(1) Field of the Invention
The present invention relates to the fabrication of integrated circuit devices, and more particularly, to a method of reducing junction leakage in a border-less contact processes in the fabrication of integrated circuits.
(2) Description of the Prior Art
In the fabrication of integrated circuit devices, shallow trench isolation (STI) is often used to isolate active areas from one another. In order to shrink cell size, border-less contact is one of the most important processes in the art. Of major concern is the border-less contact leakage current for shallow junctions, especially at the edge of the STI regions. It is desired to find a method of preventing leakage at the edge of STI regions in a border-less contact process.
Co-pending U.S. patent application Ser.
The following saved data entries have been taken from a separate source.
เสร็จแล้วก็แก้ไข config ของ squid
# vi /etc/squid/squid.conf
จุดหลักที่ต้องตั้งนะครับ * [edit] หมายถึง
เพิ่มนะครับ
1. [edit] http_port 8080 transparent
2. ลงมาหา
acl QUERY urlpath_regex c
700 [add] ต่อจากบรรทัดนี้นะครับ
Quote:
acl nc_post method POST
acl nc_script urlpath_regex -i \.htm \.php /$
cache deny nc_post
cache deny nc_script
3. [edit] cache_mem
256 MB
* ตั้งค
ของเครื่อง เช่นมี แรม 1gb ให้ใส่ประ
No. 09/489,967 (TSMC-99-241) to K. B. Thei et al, filed on Jan. 24, 2000 discloses a method of depositing an etch stop layer over a salicide layer and densifying this layer. This etch stop layer prevents leakage at the STI edges during border-less contact formation. Co-pending U.S. patent application Ser. No. 09/398,293 (TSMC-98-633) to L. Lui, filed on Sep. 20, 1999, teaches forming an etch stop lining layer within via openings to protect the via sidewalls during etching of a trench opening in the formation of a dual damascene opening. U.S. Pat. No. 6,046,103 to Thei et al discloses an etch stop layer formed overlying a silicide layer. U.S. Pat. No. 5,652,176 to Maniar et al shows an aluminum nitride isolation trench liner that prevents junction leakage during border-less contact etching. U.S. Pat. No. 5,447,884 to Fahey et al teaches a nitride STI liner layer that is densified. U.S. Pat. No. 6,121,064 to Lasky et al shows a light-absorbing liner layer of hydrosilicon oxynitride. U.S. Pat. No. 4,533,429 to Josquin and 4,845,048 to Tamaki et al show silicon nitride liner layers on the sidewalls of a trench in a LOCOS process.
Accordingly, it is a primary object of the present invention to provide an effective and very manufacturable method for forming a border-less contact in the fabrication of integrated circuits.
It is a further object of the invention to provide a border-less contact process while avoiding current leakage at the shallow trench isolation edge in the fabrication of integrated circuits.
Yet another object is to provide a method for avoiding current leakage at the shallow trench isolation edge by forming an etch stop liner film on the sidewalls of the STI trench to protect the STI edge during borderless contact etching.
In accordance with the objects of the invention, a method for avoiding current leakage at the shallow trench isolation edge in a border-less contact process is achieved. Trenches are etched into a semiconductor substrate. An etch stop liner layer is deposited within the trenches and etched back to leave the etch stop liner layer only on sidewalls of the trenches to form liner sidewalls. The trenches are filled with an isolation layer overlying the liner sidewalls to complete formation of shallow trench isolation trenches separating active areas of the semiconductor substrate. Semiconductor device structures are formed in the active areas wherein the semiconductor device structures include source and drain junctions. An interlevel dielectric layer is deposited over the semiconductor device structures. Border-less contact openings are etched through the interlevel dielectric layer wherein the liner sidewalls act as an etch stop during this etching thereby preventing leakage of the source and drain junctions. The contact openings are filled with a conducting layer wherein the liner sidewalls act as a diffusion barrier to the conducting layer to form interconnects to complete fabrication of the integrated circuit device.